There is still something to be said about the double standard of non-Black people wearing bonnets outside and the respectability politics surrounding Black women doing the same. But, when the exchange is respectful and just for the benefit of people with curly hair and overnight protection, I don’t see it as an appropriation issue. Of course, this is just my opinion and is not representative of Black people’s feelings about this. 

This dynamic was a welcome diversion from the typical “you shouldn’t wear box braids because your hair can’t handle it” and “I’m going to do it anyway” exchange I normally see. Based on the typical exchanges, it’s not hard to see why “gatekeeping” is sometimes justified in cultural communities and their practices. Based on how much has been co-opted from Black culture, it seems that without gatekeeping, some things don’t remain ours. Once it’s out of our hands, it becomes acceptable, but when in our own hands, it’s mocked. 

What’s the Common Thread, and What Should We Do? 

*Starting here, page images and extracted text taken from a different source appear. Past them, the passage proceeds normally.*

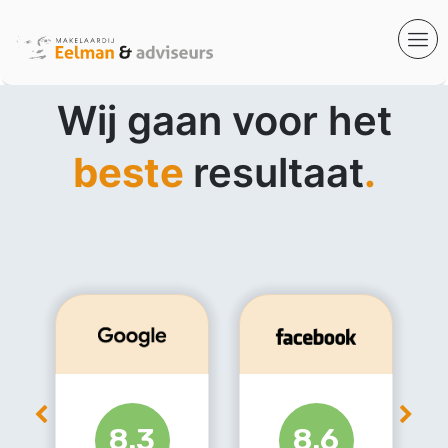
Wij gaan voor het
beste
resultaat
.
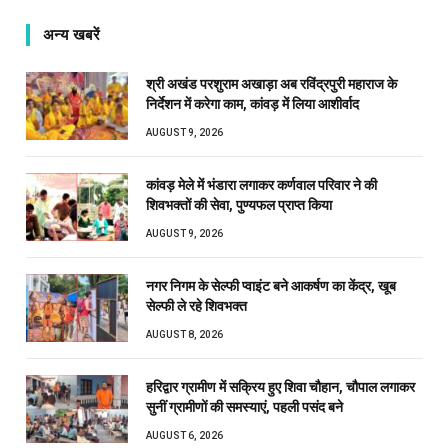
अन्य खबरें
श्री अखंड परशुराम अखाड़ा अब रविंद्रपुरी महाराज के
निर्देशन में करेगा काम, कांवड़ में लिया आशीर्वाद
AUGUST 9, 2026
कांवड़ मेले में भंडारा लगाकर कर्णवाल परिवार ने की
शिवभक्तों की सेवा, पुण्यफल प्राप्त किया
AUGUST 9, 2026
नगर निगम के सेल्फी प्वाइंट बने आकर्षण का केंद्र, खूब
सेल्फी ले रहे शिवभक्त
AUGUST 8, 2026
हरिद्वार ग्रामीण में सक्रिय हुए शिवा चौहान, चौपाल लगाकर
सुनीं ग्रामीणों की समस्याएं, पहली पसंद बने
AUGUST 6, 2026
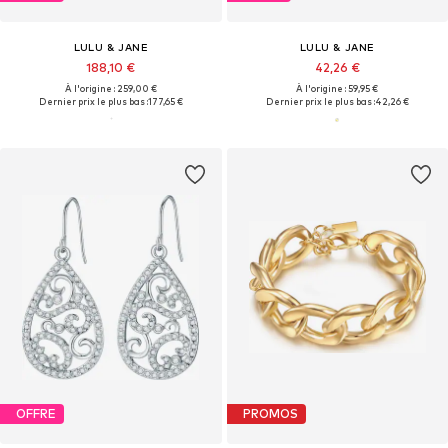
LULU & JANE
LULU & JANE
188,10 €
42,26 €
À l'origine : 259,00 €
À l'origine : 59,95 €
Dernier prix le plus bas :
177,65 €
Dernier prix le plus bas :
42,26 €
OFFRE
PROMOS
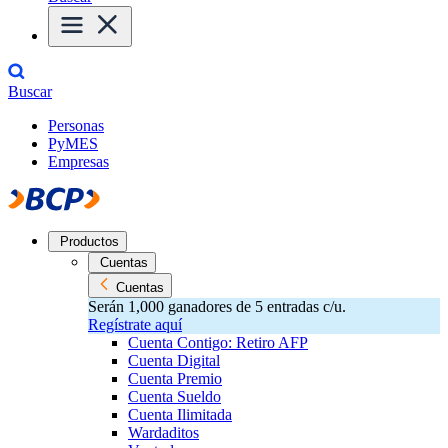
Buscar
Personas
PyMES
Empresas
Productos
Cuentas
Cuentas
Serán 1,000 ganadores de 5 entradas c/u.
Regístrate aquí
Cuenta Contigo: Retiro AFP
Cuenta Digital
Cuenta Premio
Cuenta Sueldo
Cuenta Ilimitada
Wardaditos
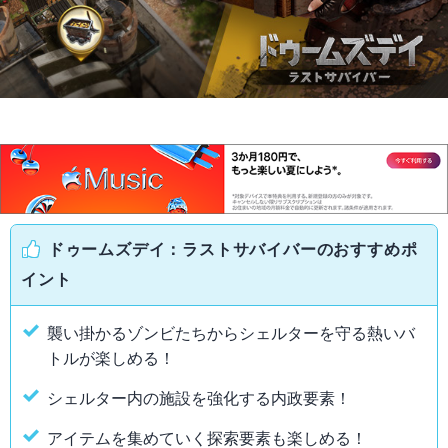
ドゥームズデイ：ラストサバイバーのおすすめポ
イント
襲い掛かるゾンビたちからシェルターを守る熱いバ
トルが楽しめる！
シェルター内の施設を強化する内政要素！
アイテムを集めていく探索要素も楽しめる！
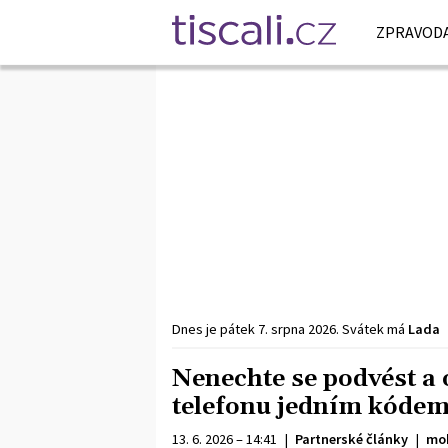
ZPRAVODA
Dnes je
pátek
7. srpna
2026
.
Svátek má
Lada
Nenechte se podvést a o
telefonu jedním kódem.
13. 6. 2026 – 14:41
|
Partnerské články
|
mob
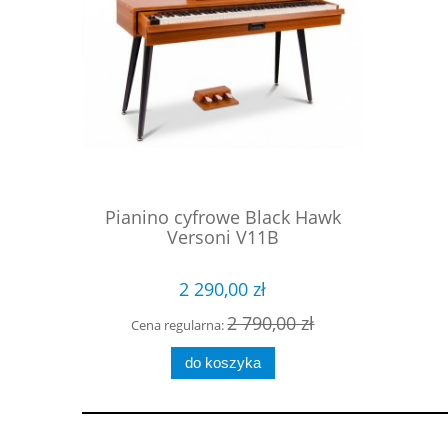
ck Hawk
Pianino cyfrowe Black Hawk
Pianino
Versoni V11B
2 290,00 zł
00 zł
2 790,00 zł
Cena regularna:
Cena 
do koszyka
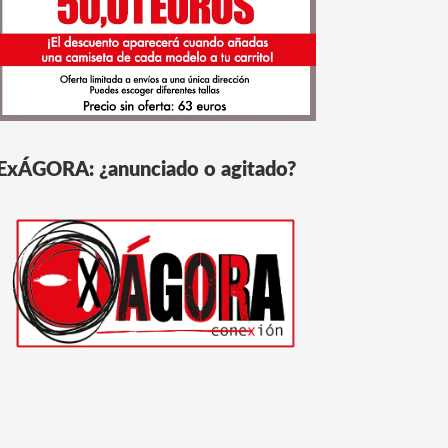
ExÁGORA: ¿anunciado o agitado?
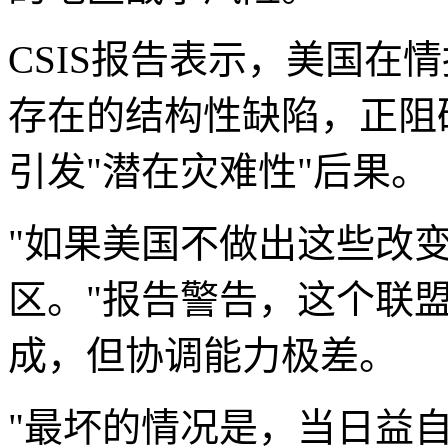
CSIS报告表示，美国在
存在的结构性缺陷，正阻
引发"潜在灾难性"后果。
"如果美国不做出这些改
区。"报告警告，这个联
成，但协调能力极差。
"最坏的情况是，当日益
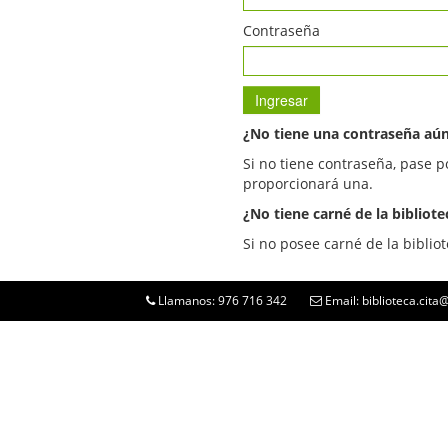
Contraseña
¿No tiene una contraseña aú
Si no tiene contraseña, pase p
proporcionará una.
¿No tiene carné de la bibliote
Si no posee carné de la bibliot
Llamanos: 976 716 342
Email: biblioteca.cit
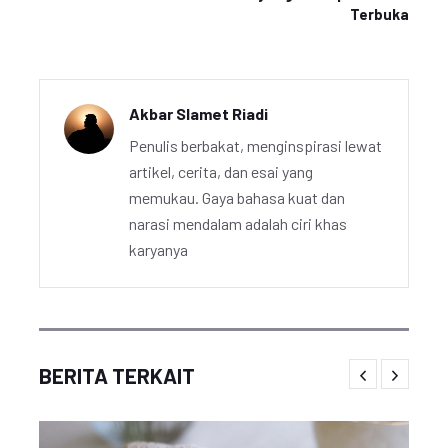
Terbuka
Akbar Slamet Riadi
Penulis berbakat, menginspirasi lewat
artikel, cerita, dan esai yang
memukau. Gaya bahasa kuat dan
narasi mendalam adalah ciri khas
karyanya
BERITA TERKAIT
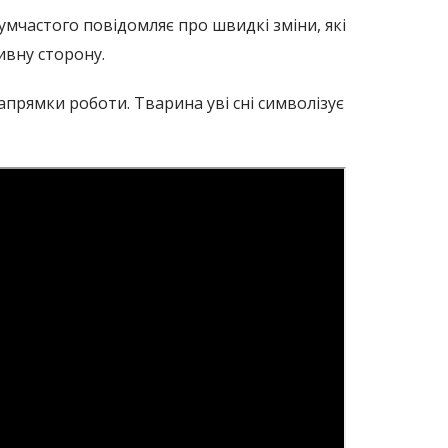
умчастого повідомляє про швидкі зміни, які
ивну сторону.
апрямки роботи. Тварина уві сні символізує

The common thread between each of these aspects of reinvention, downplaying, and gatekeeping is people from outside of Black culture wanting a say in or access to Black culture. They want to appropriate without accountability, take credit, and turn the blame back onto Black women when we call them out. 

So when approaching the sticky subject of cultural appropriation, I think the best thing to do is research, listen to, and learn from each other. Think before you use or emulate aspects of other cultures, and try to credit those who came up with what you’re deciding to do. That way, we can participate in safe cultural exchange and reap the benefits of knowing more about one another.